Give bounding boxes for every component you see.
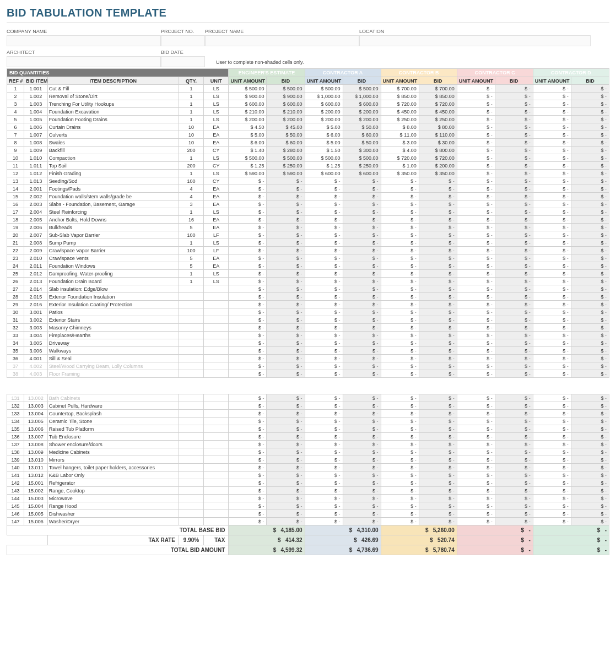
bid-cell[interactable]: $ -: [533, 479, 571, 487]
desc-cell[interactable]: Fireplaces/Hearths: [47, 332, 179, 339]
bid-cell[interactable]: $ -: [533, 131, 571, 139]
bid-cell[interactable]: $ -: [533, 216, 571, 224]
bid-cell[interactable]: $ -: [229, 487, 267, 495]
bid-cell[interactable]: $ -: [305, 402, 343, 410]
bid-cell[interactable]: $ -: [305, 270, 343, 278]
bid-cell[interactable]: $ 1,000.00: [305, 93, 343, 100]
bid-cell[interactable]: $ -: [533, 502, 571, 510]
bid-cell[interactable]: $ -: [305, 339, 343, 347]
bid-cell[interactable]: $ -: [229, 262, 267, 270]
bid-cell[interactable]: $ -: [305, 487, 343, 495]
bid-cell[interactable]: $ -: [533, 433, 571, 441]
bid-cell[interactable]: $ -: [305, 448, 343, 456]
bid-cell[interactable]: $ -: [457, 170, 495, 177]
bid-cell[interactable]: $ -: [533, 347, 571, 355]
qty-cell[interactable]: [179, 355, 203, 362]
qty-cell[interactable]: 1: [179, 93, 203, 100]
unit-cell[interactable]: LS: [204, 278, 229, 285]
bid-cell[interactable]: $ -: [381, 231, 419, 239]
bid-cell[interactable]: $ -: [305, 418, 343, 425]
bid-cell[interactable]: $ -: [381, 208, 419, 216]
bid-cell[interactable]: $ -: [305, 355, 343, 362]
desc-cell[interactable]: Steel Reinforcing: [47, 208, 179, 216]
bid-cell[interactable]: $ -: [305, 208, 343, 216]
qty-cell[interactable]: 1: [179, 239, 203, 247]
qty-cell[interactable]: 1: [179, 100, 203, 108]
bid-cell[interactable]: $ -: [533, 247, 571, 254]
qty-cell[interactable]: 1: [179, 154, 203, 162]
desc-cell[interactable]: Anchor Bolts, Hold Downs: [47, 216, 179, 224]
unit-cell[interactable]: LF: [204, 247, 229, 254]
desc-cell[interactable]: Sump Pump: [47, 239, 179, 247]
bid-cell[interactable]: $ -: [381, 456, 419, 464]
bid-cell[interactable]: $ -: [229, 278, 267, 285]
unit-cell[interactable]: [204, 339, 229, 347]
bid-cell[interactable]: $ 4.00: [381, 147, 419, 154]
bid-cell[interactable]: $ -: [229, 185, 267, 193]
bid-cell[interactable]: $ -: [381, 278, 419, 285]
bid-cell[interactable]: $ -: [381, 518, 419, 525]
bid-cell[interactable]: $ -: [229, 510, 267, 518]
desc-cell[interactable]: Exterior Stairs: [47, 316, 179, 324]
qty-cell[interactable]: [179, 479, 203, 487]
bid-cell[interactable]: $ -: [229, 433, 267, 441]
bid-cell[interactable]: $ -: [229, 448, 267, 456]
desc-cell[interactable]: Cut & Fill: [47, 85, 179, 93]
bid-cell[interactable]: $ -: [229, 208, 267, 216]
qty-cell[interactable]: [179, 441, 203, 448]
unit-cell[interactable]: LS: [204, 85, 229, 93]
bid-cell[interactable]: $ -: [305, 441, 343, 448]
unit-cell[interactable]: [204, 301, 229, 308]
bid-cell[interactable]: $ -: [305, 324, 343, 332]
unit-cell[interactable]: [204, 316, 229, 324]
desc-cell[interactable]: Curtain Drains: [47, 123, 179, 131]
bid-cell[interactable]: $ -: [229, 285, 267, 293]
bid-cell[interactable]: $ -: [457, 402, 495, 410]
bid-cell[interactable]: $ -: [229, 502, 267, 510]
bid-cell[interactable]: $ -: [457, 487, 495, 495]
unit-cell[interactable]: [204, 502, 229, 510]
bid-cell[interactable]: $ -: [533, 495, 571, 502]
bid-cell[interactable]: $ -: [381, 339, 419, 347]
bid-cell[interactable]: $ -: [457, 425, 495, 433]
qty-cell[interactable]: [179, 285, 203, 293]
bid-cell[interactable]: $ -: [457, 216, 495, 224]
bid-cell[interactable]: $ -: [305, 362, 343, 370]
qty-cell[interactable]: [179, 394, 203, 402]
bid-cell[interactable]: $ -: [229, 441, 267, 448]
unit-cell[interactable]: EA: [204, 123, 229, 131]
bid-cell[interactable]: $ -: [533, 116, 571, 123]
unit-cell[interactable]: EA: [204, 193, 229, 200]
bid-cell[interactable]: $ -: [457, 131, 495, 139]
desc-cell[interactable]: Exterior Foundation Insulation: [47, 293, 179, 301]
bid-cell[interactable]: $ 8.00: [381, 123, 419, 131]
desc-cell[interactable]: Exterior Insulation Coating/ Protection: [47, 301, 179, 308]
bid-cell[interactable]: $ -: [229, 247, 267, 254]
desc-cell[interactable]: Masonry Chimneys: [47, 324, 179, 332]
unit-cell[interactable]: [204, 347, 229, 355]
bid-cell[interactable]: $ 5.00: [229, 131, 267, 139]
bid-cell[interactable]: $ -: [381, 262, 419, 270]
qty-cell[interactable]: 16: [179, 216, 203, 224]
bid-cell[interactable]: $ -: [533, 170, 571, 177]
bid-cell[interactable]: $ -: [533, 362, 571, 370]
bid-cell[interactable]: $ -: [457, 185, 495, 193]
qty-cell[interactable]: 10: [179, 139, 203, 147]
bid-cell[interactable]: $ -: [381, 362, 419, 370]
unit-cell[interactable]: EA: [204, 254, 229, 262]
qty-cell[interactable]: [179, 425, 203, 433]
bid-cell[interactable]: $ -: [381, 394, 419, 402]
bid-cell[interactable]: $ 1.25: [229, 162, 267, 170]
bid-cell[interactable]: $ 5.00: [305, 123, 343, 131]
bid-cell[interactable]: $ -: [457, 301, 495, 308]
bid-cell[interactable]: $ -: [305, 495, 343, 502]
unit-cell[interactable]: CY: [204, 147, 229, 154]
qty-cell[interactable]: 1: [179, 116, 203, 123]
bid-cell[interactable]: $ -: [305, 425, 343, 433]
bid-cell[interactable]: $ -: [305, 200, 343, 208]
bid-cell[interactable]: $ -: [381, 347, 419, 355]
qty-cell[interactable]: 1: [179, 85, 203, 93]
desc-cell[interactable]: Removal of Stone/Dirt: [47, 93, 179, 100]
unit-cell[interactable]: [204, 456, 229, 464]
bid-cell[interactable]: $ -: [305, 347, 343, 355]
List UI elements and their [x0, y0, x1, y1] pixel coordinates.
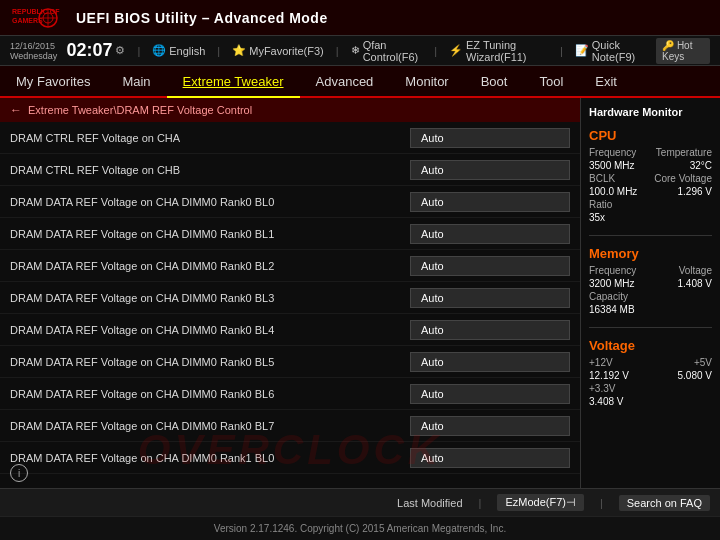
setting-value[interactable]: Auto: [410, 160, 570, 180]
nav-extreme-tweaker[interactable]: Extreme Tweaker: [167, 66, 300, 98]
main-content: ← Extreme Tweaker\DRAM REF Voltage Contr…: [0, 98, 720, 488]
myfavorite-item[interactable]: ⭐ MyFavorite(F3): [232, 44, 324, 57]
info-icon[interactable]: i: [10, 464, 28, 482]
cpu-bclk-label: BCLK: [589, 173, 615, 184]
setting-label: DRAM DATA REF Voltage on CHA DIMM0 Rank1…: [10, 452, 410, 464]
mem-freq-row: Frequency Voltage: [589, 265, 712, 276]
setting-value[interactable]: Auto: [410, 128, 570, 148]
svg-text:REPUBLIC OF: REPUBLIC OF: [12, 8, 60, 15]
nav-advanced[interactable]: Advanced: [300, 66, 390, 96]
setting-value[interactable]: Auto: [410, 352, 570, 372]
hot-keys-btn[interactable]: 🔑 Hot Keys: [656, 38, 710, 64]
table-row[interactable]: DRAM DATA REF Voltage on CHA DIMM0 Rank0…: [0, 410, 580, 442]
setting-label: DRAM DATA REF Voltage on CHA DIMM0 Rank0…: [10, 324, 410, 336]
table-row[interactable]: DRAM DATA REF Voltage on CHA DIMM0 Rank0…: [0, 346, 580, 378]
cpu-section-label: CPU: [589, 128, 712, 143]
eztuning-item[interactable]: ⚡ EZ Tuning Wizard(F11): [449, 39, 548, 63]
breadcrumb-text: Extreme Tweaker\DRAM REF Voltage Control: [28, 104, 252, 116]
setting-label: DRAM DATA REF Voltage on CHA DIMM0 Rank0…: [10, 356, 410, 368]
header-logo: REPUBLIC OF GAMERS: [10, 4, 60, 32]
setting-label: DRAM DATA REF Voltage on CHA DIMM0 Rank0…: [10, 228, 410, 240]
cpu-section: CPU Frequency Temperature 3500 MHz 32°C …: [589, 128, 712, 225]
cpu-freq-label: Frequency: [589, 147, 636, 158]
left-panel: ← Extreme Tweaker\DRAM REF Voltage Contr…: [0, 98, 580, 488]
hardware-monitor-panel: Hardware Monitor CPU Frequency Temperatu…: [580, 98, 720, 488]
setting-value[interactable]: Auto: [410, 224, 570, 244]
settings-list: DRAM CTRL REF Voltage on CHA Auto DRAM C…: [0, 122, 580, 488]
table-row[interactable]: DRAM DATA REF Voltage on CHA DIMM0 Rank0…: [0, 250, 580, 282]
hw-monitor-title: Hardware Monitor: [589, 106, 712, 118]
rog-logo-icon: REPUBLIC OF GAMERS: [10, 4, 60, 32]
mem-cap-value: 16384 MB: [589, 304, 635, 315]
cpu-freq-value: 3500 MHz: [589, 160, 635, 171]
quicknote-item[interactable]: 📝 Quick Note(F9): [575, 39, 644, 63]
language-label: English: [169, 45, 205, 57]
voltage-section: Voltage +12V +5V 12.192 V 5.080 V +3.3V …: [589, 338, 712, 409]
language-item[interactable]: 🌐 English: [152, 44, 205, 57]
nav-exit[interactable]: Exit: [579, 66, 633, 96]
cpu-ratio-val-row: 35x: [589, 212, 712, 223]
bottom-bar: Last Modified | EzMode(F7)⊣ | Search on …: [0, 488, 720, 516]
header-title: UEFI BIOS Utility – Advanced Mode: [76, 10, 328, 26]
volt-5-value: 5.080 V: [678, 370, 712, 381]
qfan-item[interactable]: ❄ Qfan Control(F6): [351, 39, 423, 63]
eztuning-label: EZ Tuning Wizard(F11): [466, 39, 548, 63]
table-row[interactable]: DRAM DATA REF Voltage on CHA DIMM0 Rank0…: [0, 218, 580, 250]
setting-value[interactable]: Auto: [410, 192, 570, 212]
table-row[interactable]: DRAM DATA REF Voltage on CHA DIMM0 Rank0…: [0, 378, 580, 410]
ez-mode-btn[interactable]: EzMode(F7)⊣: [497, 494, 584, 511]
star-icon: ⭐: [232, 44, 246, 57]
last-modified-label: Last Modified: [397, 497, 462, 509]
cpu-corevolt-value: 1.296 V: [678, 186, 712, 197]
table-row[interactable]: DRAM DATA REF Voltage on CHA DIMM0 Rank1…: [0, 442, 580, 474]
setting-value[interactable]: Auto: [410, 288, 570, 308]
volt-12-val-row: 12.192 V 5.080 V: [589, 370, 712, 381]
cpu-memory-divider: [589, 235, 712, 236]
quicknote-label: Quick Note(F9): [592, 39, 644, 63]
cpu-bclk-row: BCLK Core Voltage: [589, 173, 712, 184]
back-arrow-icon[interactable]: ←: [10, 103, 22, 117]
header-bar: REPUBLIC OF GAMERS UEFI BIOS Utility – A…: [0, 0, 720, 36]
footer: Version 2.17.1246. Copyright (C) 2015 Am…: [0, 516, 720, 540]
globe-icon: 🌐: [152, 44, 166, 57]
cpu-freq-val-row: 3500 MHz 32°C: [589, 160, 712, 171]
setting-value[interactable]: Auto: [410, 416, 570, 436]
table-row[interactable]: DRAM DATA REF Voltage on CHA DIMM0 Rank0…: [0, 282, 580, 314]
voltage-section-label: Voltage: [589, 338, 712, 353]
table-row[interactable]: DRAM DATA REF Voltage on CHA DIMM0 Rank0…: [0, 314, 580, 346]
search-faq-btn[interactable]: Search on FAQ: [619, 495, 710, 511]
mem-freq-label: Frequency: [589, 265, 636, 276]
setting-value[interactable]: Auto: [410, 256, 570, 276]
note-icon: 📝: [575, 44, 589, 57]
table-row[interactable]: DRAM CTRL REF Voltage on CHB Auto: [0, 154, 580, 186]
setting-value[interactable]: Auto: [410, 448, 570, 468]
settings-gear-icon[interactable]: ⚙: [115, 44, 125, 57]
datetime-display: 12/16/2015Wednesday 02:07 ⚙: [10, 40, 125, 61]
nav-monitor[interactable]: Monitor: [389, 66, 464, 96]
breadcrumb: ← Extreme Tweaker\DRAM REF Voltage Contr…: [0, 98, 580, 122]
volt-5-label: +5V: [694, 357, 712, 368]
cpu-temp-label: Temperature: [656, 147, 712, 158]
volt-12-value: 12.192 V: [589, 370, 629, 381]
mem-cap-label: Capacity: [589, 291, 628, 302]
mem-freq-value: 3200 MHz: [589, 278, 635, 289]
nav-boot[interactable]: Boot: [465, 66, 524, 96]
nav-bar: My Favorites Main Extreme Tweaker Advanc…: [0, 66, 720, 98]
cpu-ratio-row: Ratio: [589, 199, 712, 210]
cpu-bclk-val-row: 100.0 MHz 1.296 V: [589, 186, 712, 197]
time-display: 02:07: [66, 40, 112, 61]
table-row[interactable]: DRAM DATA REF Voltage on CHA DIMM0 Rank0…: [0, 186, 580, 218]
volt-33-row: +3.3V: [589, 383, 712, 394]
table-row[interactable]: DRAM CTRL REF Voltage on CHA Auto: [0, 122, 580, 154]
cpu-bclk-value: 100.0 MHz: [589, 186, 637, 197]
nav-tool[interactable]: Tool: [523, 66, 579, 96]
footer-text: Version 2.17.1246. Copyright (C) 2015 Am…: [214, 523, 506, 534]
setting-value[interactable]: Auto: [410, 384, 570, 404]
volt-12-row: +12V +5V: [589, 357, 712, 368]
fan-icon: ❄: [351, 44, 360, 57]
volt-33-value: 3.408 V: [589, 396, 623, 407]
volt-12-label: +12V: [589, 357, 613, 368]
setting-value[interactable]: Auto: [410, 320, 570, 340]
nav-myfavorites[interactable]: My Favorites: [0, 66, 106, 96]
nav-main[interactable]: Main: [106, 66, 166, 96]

§ §

__WHAT YOU HAVE TO DO__
Working from the records above, tally the lines that contain "bclk" and give only the total.

__RESULT FOR THIS TASK__
4